Baskın ORAN
Birinci dersi Yunanistan 1923’ten beri veriyordu, daha önemli olan ikincisini geçtiğimiz günlerde verdi.
Birinci ders şu ki, Lozan’ı imzaladığımızın daha ikinci yılında biz Md. 42/1’yi ihlal ettik ve bu ihlali şu anda da sürdürüyoruz.Yunanistan ise, ülkesindeki Müslüman-Türk azınlık için bu önemli maddeyi/hakkı günümüze kadar titizlikle uyguladı.
Madde şöyle: “Türk hükümeti, aile statüleri ile kişisel statüleri konusunda, Gayrimüslim azınlıkların gelenek ve göreneklerinin uygulanması için bütün tedbirleri almayı kabul eder”. Md. 45 de, Yunanistan’ın aynı şeyi kendi ülkesindeki Müslüman azınlıklara uygulayacağını söylüyor.
Md. 42/1’i Türkçeye kısaca tercüme edeyim: ‘Türkiye’deki Gayrimüslimlerin dinî nikahı resmen de geçerlidir’. Bu madde, azınlıklara bir “pozitif hak” getiriyor.

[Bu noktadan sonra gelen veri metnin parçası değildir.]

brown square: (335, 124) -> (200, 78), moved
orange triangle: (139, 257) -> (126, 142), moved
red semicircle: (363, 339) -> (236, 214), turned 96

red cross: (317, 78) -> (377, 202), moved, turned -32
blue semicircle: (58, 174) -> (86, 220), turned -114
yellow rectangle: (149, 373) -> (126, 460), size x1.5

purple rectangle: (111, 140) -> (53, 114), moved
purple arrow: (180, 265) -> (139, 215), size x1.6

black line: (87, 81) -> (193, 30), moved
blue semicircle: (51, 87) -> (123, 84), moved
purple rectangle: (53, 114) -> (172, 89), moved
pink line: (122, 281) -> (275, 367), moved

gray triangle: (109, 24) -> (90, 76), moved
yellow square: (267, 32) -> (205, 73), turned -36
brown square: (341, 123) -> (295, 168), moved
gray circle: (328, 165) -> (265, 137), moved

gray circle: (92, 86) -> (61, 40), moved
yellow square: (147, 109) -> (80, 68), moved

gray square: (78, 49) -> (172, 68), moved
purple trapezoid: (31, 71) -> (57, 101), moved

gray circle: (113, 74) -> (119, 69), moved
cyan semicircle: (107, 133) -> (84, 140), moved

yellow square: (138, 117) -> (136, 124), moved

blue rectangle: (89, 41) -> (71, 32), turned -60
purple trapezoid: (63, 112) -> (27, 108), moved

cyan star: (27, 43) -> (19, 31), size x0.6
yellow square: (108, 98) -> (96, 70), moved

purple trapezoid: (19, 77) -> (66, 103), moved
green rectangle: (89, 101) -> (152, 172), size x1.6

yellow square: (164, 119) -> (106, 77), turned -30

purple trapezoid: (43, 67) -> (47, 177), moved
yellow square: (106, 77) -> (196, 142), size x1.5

Hemen hatırlatayım: Pozitif haklar çoğunluğa verilmez, sadece azınlıklara verilir. Yazının sonunda tekrar döneceğiz buraya, çünkü Yunanistan’ın verdiği ikinci ders de bu.
***
Türkiye, 1925 sonunda Gayrimüslimlere ilan etti: ‘Önümüzdeki yıl Medeni Kanun çıkıyor, artık Kilise nikahınız resmî nikah yerine geçmez. Lozan’daki hakkınızdan feragat edeceksiniz ve nikahınızı belediyelerde kıydıracaksınız. İsteyen, sonra gider kilisede de tören yapar’.
Türkiye’nin bunu demeye hakkı yoktu. Çünkü azınlık bireyleri veya cemaatleri, Lozan gibi 8 devletin imzaladığı bir uluslararası antlaşma hükmünden feragat edemezler. Zaten Lozan Md. 37 açık açık ilan etmiş: Bu koruma hükümleri, “(...) hiçbir kanun (...) ve hiçbir resmî işlem[in]” ortadan kaldıramayacağı bir haklar bütünüdür.

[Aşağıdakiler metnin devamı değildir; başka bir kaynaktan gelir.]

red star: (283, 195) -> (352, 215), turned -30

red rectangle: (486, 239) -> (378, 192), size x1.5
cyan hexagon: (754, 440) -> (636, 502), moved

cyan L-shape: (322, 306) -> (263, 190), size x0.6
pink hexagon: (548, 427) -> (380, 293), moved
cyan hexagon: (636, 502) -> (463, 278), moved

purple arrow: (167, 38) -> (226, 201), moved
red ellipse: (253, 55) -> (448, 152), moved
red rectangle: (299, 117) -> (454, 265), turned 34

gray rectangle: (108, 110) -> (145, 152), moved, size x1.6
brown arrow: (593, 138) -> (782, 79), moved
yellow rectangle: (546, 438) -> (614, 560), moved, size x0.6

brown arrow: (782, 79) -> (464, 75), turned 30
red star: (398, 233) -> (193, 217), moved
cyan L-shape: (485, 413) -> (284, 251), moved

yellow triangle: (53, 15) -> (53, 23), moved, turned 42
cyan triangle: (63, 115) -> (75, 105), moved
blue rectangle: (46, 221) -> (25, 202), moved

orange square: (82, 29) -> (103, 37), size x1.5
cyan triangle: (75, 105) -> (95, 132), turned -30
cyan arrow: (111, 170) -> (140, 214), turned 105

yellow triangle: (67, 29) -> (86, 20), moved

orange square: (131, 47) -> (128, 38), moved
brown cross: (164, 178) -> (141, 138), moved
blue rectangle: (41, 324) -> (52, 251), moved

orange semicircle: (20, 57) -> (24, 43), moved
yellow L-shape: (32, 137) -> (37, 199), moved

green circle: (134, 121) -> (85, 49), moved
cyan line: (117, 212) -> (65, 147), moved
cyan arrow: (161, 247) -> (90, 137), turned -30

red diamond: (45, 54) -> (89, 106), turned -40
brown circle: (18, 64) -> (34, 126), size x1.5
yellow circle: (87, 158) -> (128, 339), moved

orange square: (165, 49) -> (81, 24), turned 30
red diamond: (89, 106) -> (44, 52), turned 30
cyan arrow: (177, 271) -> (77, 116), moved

Sonuç şöyle oldu: Museviler bu Lozan ihlaline hemen uydular. Ermeniler epey direndikten sonra uydular. Rumlar ise çok direndikten sonra uydular çünkü Rum cemaat liderleri ve gazetecileri tutuklanmışlar ve “feragat” olmadan tahliye edilmemişlerdi.
***
Bizim aksimize, Yunanistan bu Md. 42/1’i hiç ihlal etmedi ve İslam aile hukukunu azınlığa aynen uyguladı: 1) Evlenme, 2) Boşanma, 3) Çocukların velayeti, 4) Miras. Zaten ikinci ders dediğim de bu sonuncu konudan çıktı. Şöyle:
Gümülcine’den Hatice Molla Salih ile kocası aralarında konuşuyorlar: ‘Çocuğumuz yok. Hangimiz ölürse mallarımız diğerine kalsın, akrabalarımız akbaba gibi gelip malımıza çökmesin’. Çünkü şeriat hukukuna göre miras sadece çocuklara ve eşe değil, bol miktarda kardeşlere de gidiyor.
Sonuç olarak, gidip noterde vasiyetname düzenliyorlar 2003’te.
44 yıllık evliliğin ardından, koca 2008’de ölüyor. Akrabalar hemen zuhur ediyor. Hatice Hanım (67) vasiyetname sayesinde bidayet ve istinaf mahkemelerinde kazanıyor, ama Yargıtay bozuyor: ‘Sen B. Trakya’da Müslümansın, sorduk müftülüğünüze, noterde yaptığınız vasiyetname Lozan Md. 42/1’in işaret ettiği İslam hukukuna göre geçersiz. Mirası şeriata göre paylaşacaksınız”.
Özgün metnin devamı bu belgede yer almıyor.